Material provided>
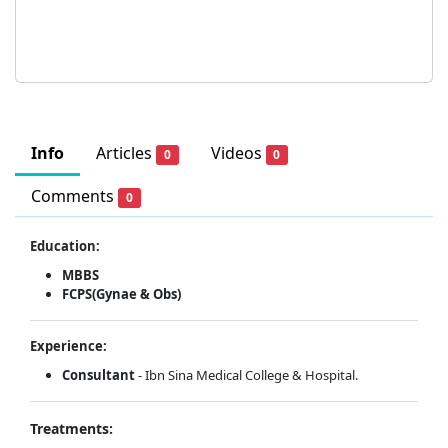
Info
Articles
Videos
0
0
Comments
0
Education:
MBBS
FCPS(Gynae & Obs)
Experience:
Consultant
- Ibn Sina Medical College & Hospital.
Treatments:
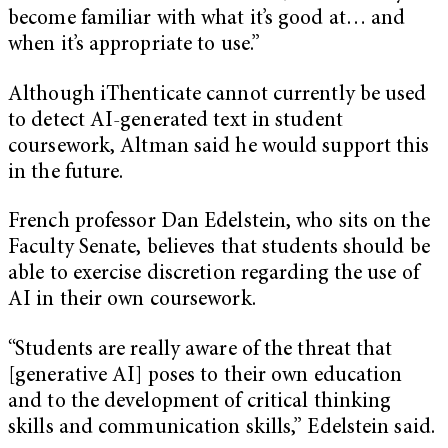
become familiar with what it’s good at… and
when it’s appropriate to use.”
Although iThenticate cannot currently be used
to detect AI-generated text in student
coursework, Altman said he would support this
in the future.
French professor Dan Edelstein, who sits on the
Faculty Senate, believes that students should be
able to exercise discretion regarding the use of
AI in their own coursework.
“Students are really aware of the threat that
[generative AI] poses to their own education
and to the development of critical thinking
skills and communication skills,” Edelstein said.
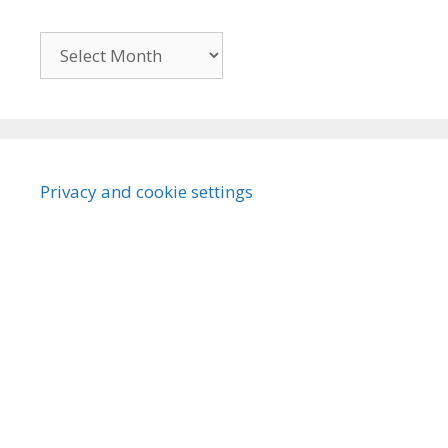
Archives
Privacy and cookie settings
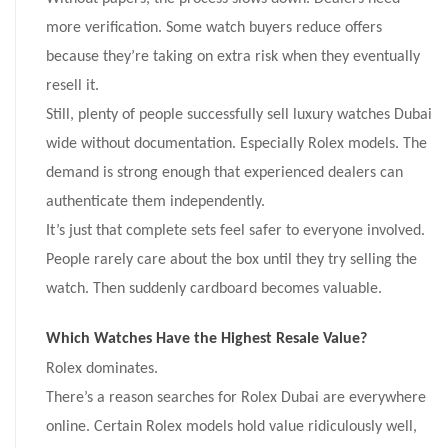
more verification. Some watch buyers reduce offers
because they’re taking on extra risk when they eventually
resell it.
Still, plenty of people successfully sell luxury watches Dubai
wide without documentation. Especially Rolex models. The
demand is strong enough that experienced dealers can
authenticate them independently.
It’s just that complete sets feel safer to everyone involved.
People rarely care about the box until they try selling the
watch. Then suddenly cardboard becomes valuable.
Which Watches Have the Highest Resale Value?
Rolex dominates.
There’s a reason searches for Rolex Dubai are everywhere
online. Certain Rolex models hold value ridiculously well,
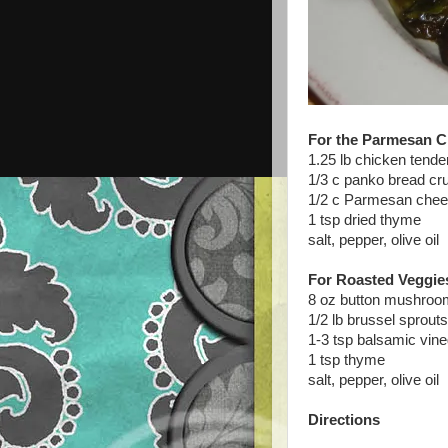
For the Parmesan C
1.25 lb chicken tender
1/3 c panko bread c
1/2 c Parmesan chee
1 tsp dried thyme
salt, pepper, olive oil
For Roasted Veggie
8 oz button mushroom
1/2 lb brussel sprout
1-3 tsp balsamic vine
1 tsp thyme
salt, pepper, olive oil
Directions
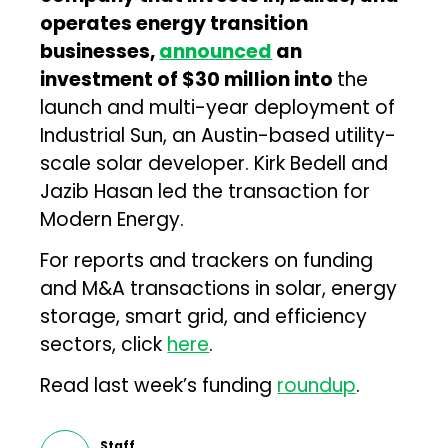
operates energy transition
businesses,
announced
an
investment of $30 million into
the
launch and multi-year deployment of
Industrial Sun, an Austin-based utility-
scale solar developer. Kirk Bedell and
Jazib Hasan led the transaction for
Modern Energy.
For reports and trackers on funding
and M&A transactions in solar, energy
storage, smart grid, and efficiency
sectors, click
here
.
Read last week’s funding
roundup
.
Staff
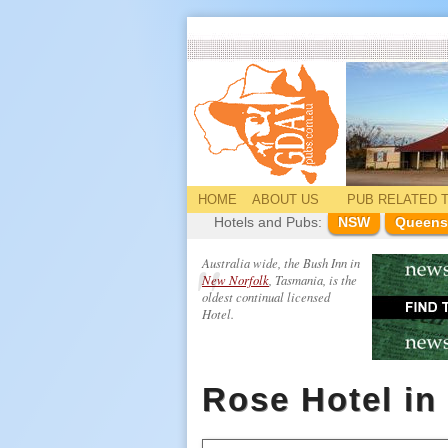
HOME
ABOUT US
PUB
RELATED
T
Hotels and Pubs:
NSW
Queens
Australia wide, the Bush Inn in
New Norfolk
, Tasmania, is the
oldest continual licensed
Hotel.
Rose Hotel in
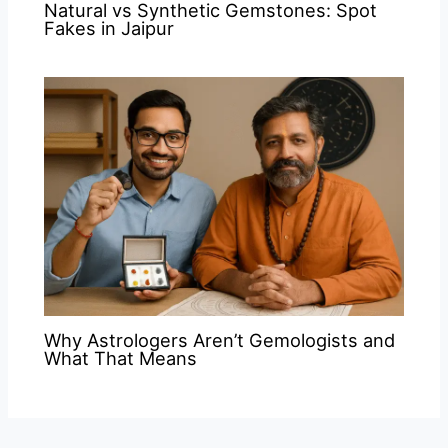
Natural vs Synthetic Gemstones: Spot
Fakes in Jaipur
Why Astrologers Aren’t Gemologists and
What That Means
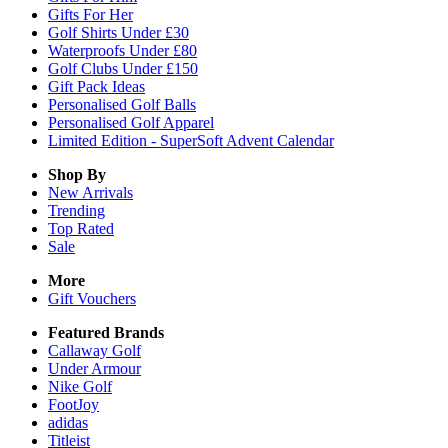
Gifts For Her
Golf Shirts Under £30
Waterproofs Under £80
Golf Clubs Under £150
Gift Pack Ideas
Personalised Golf Balls
Personalised Golf Apparel
Limited Edition - SuperSoft Advent Calendar
Shop By
New Arrivals
Trending
Top Rated
Sale
More
Gift Vouchers
Featured Brands
Callaway Golf
Under Armour
Nike Golf
FootJoy
adidas
Titleist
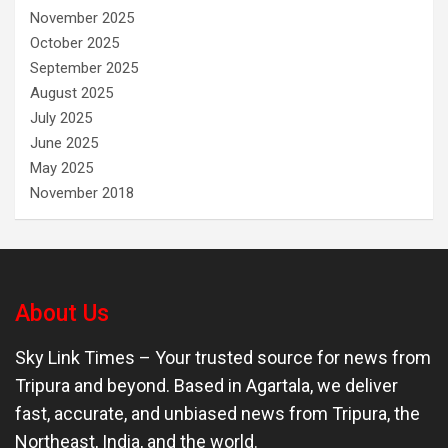
November 2025
October 2025
September 2025
August 2025
July 2025
June 2025
May 2025
November 2018
About Us
Sky Link Times
– Your trusted source for news from
Tripura and beyond. Based in Agartala, we deliver
fast, accurate, and unbiased news from Tripura, the
Northeast, India, and the world.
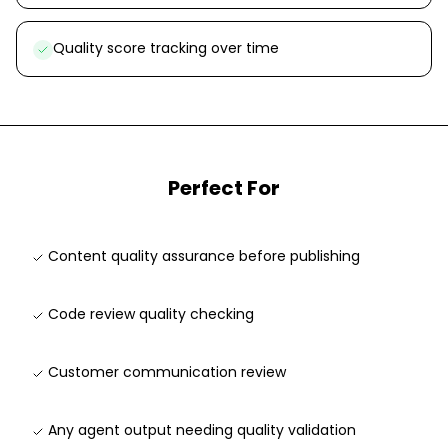
Quality score tracking over time
Perfect For
Content quality assurance before publishing
Code review quality checking
Customer communication review
Any agent output needing quality validation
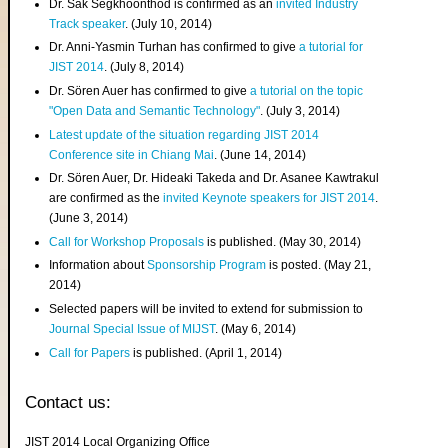
Dr. Sak Segkhoonthod is confirmed as an
invited Industry
Track speaker
. (July 10, 2014)
Dr. Anni-Yasmin Turhan has confirmed to give
a tutorial for
JIST 2014
. (July 8, 2014)
Dr. Sören Auer has confirmed to give
a tutorial on the topic
"Open Data and Semantic Technology"
. (July 3, 2014)
Latest update of the situation regarding JIST 2014
Conference site in Chiang Mai
. (June 14, 2014)
Dr. Sören Auer, Dr. Hideaki Takeda and Dr. Asanee Kawtrakul
are confirmed as the
invited Keynote speakers for JIST 2014
.
(June 3, 2014)
Call for Workshop Proposals
is published. (May 30, 2014)
Information about
Sponsorship Program
is posted. (May 21,
2014)
Selected papers will be invited to extend for submission to
Journal Special Issue of MIJST
. (May 6, 2014)
Call for Papers
is published. (April 1, 2014)
Contact us:
JIST 2014 Local Organizing Office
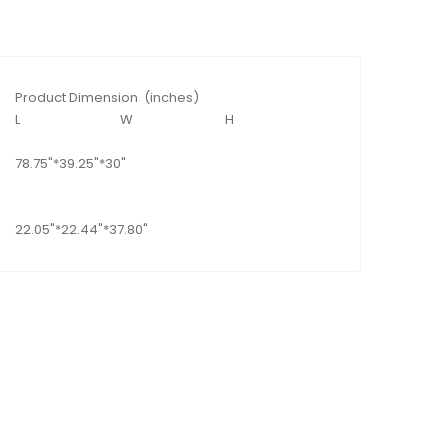
Product Dimension (inches)
L
W
H
78.75"*39.25"*30"
22.05"*22.44"*37.80"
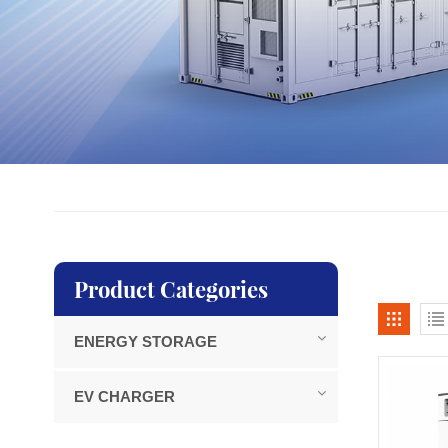
Product Categories
ENERGY STORAGE
EV CHARGER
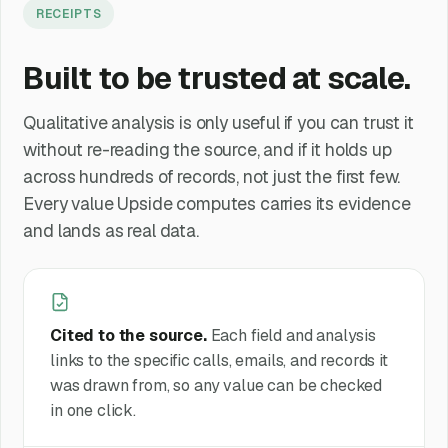
RECEIPTS
Built to be trusted at scale.
Qualitative analysis is only useful if you can trust it
without re-reading the source, and if it holds up
across hundreds of records, not just the first few.
Every value Upside computes carries its evidence
and lands as real data.
Cited to the source.
Each field and analysis
links to the specific calls, emails, and records it
was drawn from, so any value can be checked
in one click.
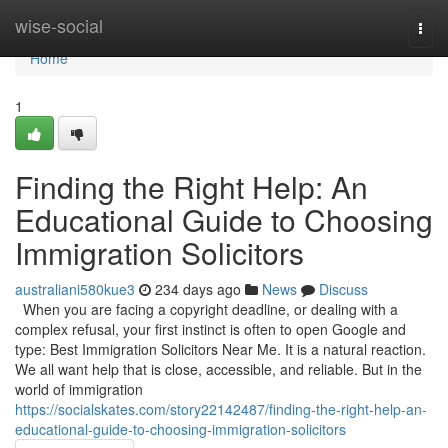
Home
wise-social
Togg
navi
Home
1
Finding the Right Help: An
Educational Guide to Choosing
Immigration Solicitors
australiani580kue3
234 days ago
News
Discuss
When you are facing a copyright deadline, or dealing with a
complex refusal, your first instinct is often to open Google and
type: Best Immigration Solicitors Near Me. It is a natural reaction.
We all want help that is close, accessible, and reliable. But in the
world of immigration
https://socialskates.com/story22142487/finding-the-right-help-an-
educational-guide-to-choosing-immigration-solicitors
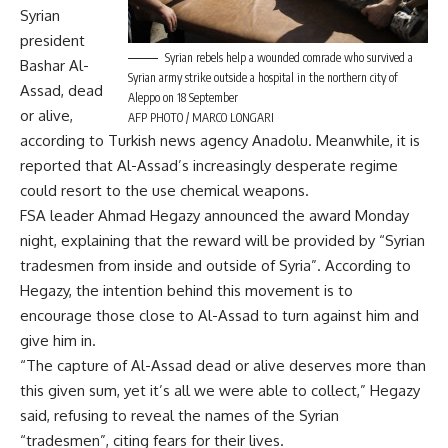
Syrian
president
Syrian rebels help a wounded comrade who survived a
Bashar Al-
Syrian army strike outside a hospital in the northern city of
Assad, dead
Aleppo on 18 September
or alive,
AFP PHOTO / MARCO LONGARI
according to Turkish news agency Anadolu. Meanwhile, it is
reported that Al-Assad’s increasingly desperate regime
could resort to the use chemical weapons.
FSA leader Ahmad Hegazy announced the award Monday
night, explaining that the reward will be provided by “Syrian
tradesmen from inside and outside of Syria”. According to
Hegazy, the intention behind this movement is to
encourage those close to Al-Assad to turn against him and
give him in.
“The capture of Al-Assad dead or alive deserves more than
this given sum, yet it’s all we were able to collect,” Hegazy
said, refusing to reveal the names of the Syrian
“tradesmen”, citing fears for their lives.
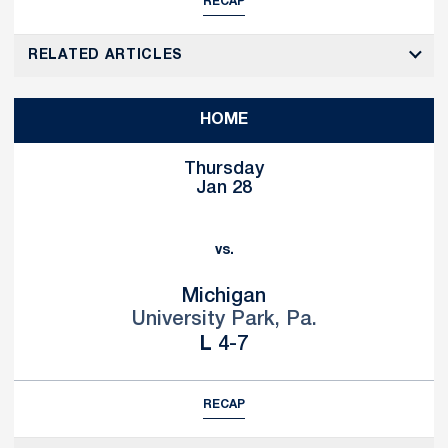
RECAP
RELATED ARTICLES
HOME
Thursday
Jan 28
vs.
Michigan
University Park, Pa.
Loss
L
4-7
RECAP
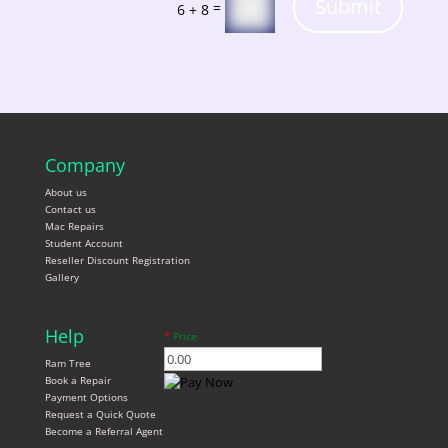
Submit
=
6 + 8
Company
About us
Contact us
Mac Repairs
Student Account
Reseller Discount Registration
Gallery
Help
*
Price
Ram Tree
Book a Repair
Payment Options
Request a Quick Quote
Become a Referral Agent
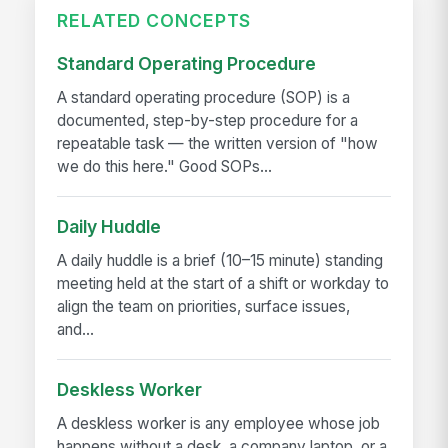
RELATED CONCEPTS
Standard Operating Procedure
A standard operating procedure (SOP) is a
documented, step-by-step procedure for a
repeatable task — the written version of "how
we do this here." Good SOPs...
Daily Huddle
A daily huddle is a brief (10–15 minute) standing
meeting held at the start of a shift or workday to
align the team on priorities, surface issues,
and...
Deskless Worker
A deskless worker is any employee whose job
happens without a desk, a company laptop, or a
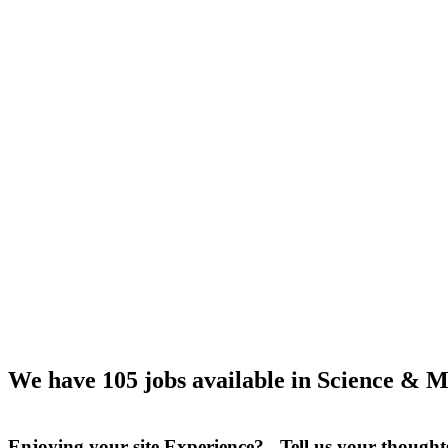
We have 105 jobs available in Science & M
Enjoying your site Experience? Tell us your thought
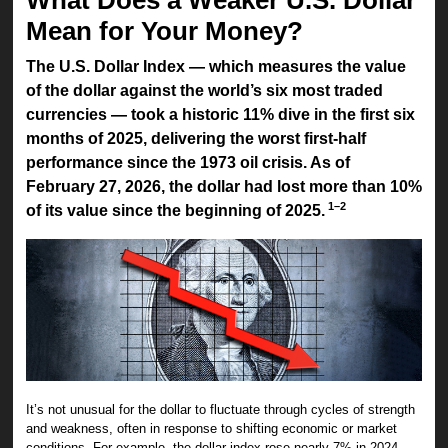
Mean for Your Money?
The U.S. Dollar Index — which measures the value
of the dollar against the world’s six most traded
currencies — took a historic 11% dive in the first six
months of 2025, delivering the worst first-half
performance since the 1973 oil crisis. As of
February 27, 2026, the dollar had lost more than 10%
1–2
of its value since the beginning of 2025.
It’s not unusual for the dollar to fluctuate through cycles of strength
and weakness, often in response to shifting economic or market
conditions. For example, the dollar index rose nearly 7% in 2024 —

Exercise details> Pictures aside, return all the entries above exactly.

Output below>
Info
Articles
Videos
0
0
Comments
0
Education:
MBBS
FCPS(Gynae & Obs)
Experience:
Consultant
- Ibn Sina Medical College & Hospital.
Treatments:
become familiar with what it’s good at… and
when it’s appropriate to use.”
Although iThenticate cannot currently be used
to detect AI-generated text in student
coursework, Altman said he would support this
in the future.
French professor Dan Edelstein, who sits on the
Faculty Senate, believes that students should be
able to exercise discretion regarding the use of
AI in their own coursework.
“Students are really aware of the threat that
[generative AI] poses to their own education
and to the development of critical thinking
skills and communication skills,” Edelstein said.
Archives
Privacy and cookie settings
more verification. Some watch buyers reduce offers
because they’re taking on extra risk when they eventually
resell it.
Still, plenty of people successfully sell luxury watches Dubai
wide without documentation. Especially Rolex models. The
demand is strong enough that experienced dealers can
authenticate them independently.
It’s just that complete sets feel safer to everyone involved.
People rarely care about the box until they try selling the
watch. Then suddenly cardboard becomes valuable.
Which Watches Have the Highest Resale Value?
Rolex dominates.
There’s a reason searches for Rolex Dubai are everywhere
online. Certain Rolex models hold value ridiculously well,
For the Parmesan C
1.25 lb chicken tender
1/3 c panko bread c
1/2 c Parmesan chee
1 tsp dried thyme
salt, pepper, olive oil
For Roasted Veggie
8 oz button mushroom
1/2 lb brussel sprout
1-3 tsp balsamic vine
1 tsp thyme
salt, pepper, olive oil
Directions
operates energy transition
businesses,
announced
an
investment of $30 million into
the
launch and multi-year deployment of
Industrial Sun, an Austin-based utility-
scale solar developer. Kirk Bedell and
Jazib Hasan led the transaction for
Modern Energy.
For reports and trackers on funding
and M&A transactions in solar, energy
storage, smart grid, and efficiency
sectors, click
here
.
Read last week’s funding
roundup
.
Staff
HOME
ABOUT US
PUB
RELATED
T
Hotels and Pubs:
NSW
Queens
Australia wide, the Bush Inn in
New Norfolk
, Tasmania, is the
oldest continual licensed
Hotel.
Rose Hotel in
Natural vs Synthetic Gemstones: Spot
Fakes in Jaipur
Why Astrologers Aren’t Gemologists and
What That Means
Gifts For Her
Golf Shirts Under £30
Waterproofs Under £80
Golf Clubs Under £150
Gift Pack Ideas
Personalised Golf Balls
Personalised Golf Apparel
Limited Edition - SuperSoft Advent Calendar
Shop By
New Arrivals
Trending
Top Rated
Sale
More
Gift Vouchers
Featured Brands
Callaway Golf
Under Armour
Nike Golf
FootJoy
adidas
Titleist
November 2025
October 2025
September 2025
August 2025
July 2025
June 2025
May 2025
November 2018
About Us
Sky Link Times
– Your trusted source for news from
Tripura and beyond. Based in Agartala, we deliver
fast, accurate, and unbiased news from Tripura, the
Northeast, India, and the world.
Quality score tracking over time
Perfect For
Content quality assurance before publishing
Code review quality checking
Customer communication review
Any agent output needing quality validation
Dr. Sak Segkhoonthod is confirmed as an
invited Industry
Track speaker
. (July 10, 2014)
Dr. Anni-Yasmin Turhan has confirmed to give
a tutorial for
JIST 2014
. (July 8, 2014)
Dr. Sören Auer has confirmed to give
a tutorial on the topic
"Open Data and Semantic Technology"
. (July 3, 2014)
Latest update of the situation regarding JIST 2014
Conference site in Chiang Mai
. (June 14, 2014)
Dr. Sören Auer, Dr. Hideaki Takeda and Dr. Asanee Kawtrakul
are confirmed as the
invited Keynote speakers for JIST 2014
.
(June 3, 2014)
Call for Workshop Proposals
is published. (May 30, 2014)
Information about
Sponsorship Program
is posted. (May 21,
2014)
Selected papers will be invited to extend for submission to
Journal Special Issue of MIJST
. (May 6, 2014)
Call for Papers
is published. (April 1, 2014)
Contact us:
JIST 2014 Local Organizing Office
Product Dimension (inches)
L
W
H
78.75"*39.25"*30"
22.05"*22.44"*37.80"
Product Categories
ENERGY STORAGE
EV CHARGER
RECEIPTS
Built to be trusted at scale.
Qualitative analysis is only useful if you can trust it
without re-reading the source, and if it holds up
across hundreds of records, not just the first few.
Every value Upside computes carries its evidence
and lands as real data.
Cited to the source.
Each field and analysis
links to the specific calls, emails, and records it
was drawn from, so any value can be checked
in one click.
Home
wise-social
Togg
navi
Home
1
Finding the Right Help: An
Educational Guide to Choosing
Immigration Solicitors
australiani580kue3
234 days ago
News
Discuss
When you are facing a copyright deadline, or dealing with a
complex refusal, your first instinct is often to open Google and
type: Best Immigration Solicitors Near Me. It is a natural reaction.
We all want help that is close, accessible, and reliable. But in the
world of immigration
https://socialskates.com/story22142487/finding-the-right-help-an-
educational-guide-to-choosing-immigration-solicitors
Syrian
president
Syrian rebels help a wounded comrade who survived a
Bashar Al-
Syrian army strike outside a hospital in the northern city of
Assad, dead
Aleppo on 18 September
or alive,
AFP PHOTO / MARCO LONGARI
according to Turkish news agency Anadolu. Meanwhile, it is
reported that Al-Assad’s increasingly desperate regime
could resort to the use chemical weapons.
FSA leader Ahmad Hegazy announced the award Monday
night, explaining that the reward will be provided by “Syrian
tradesmen from inside and outside of Syria”. According to
Hegazy, the intention behind this movement is to
encourage those close to Al-Assad to turn against him and
give him in.
“The capture of Al-Assad dead or alive deserves more than
this given sum, yet it’s all we were able to collect,” Hegazy
said, refusing to reveal the names of the Syrian
“tradesmen”, citing fears for their lives.
RECAP
RELATED ARTICLES
HOME
Thursday
Jan 28
vs.
Michigan
University Park, Pa.
Loss
L
4-7
RECAP
Submit
=
6 + 8
Company
About us
Contact us
Mac Repairs
Student Account
Reseller Discount Registration
Gallery
Help
*
Price
Ram Tree
Book a Repair
Payment Options
Request a Quick Quote
Become a Referral Agent
RELATED CONCEPTS
Standard Operating Procedure
A standard operating procedure (SOP) is a
documented, step-by-step procedure for a
repeatable task — the written version of "how
we do this here." Good SOPs...
Daily Huddle
A daily huddle is a brief (10–15 minute) standing
meeting held at the start of a shift or workday to
align the team on priorities, surface issues,
and...
Deskless Worker
A deskless worker is any employee whose job
happens without a desk, a company laptop, or a
We have 105 jobs available in Science & M
Enjoying your site Experience? Tell us your thought
Mean for Your Money?
The U.S. Dollar Index — which measures the value
of the dollar against the world’s six most traded
currencies — took a historic 11% dive in the first six
months of 2025, delivering the worst first-half
performance since the 1973 oil crisis. As of
February 27, 2026, the dollar had lost more than 10%
1–2
of its value since the beginning of 2025.
It’s not unusual for the dollar to fluctuate through cycles of strength
and weakness, often in response to shifting economic or market
conditions. For example, the dollar index rose nearly 7% in 2024 —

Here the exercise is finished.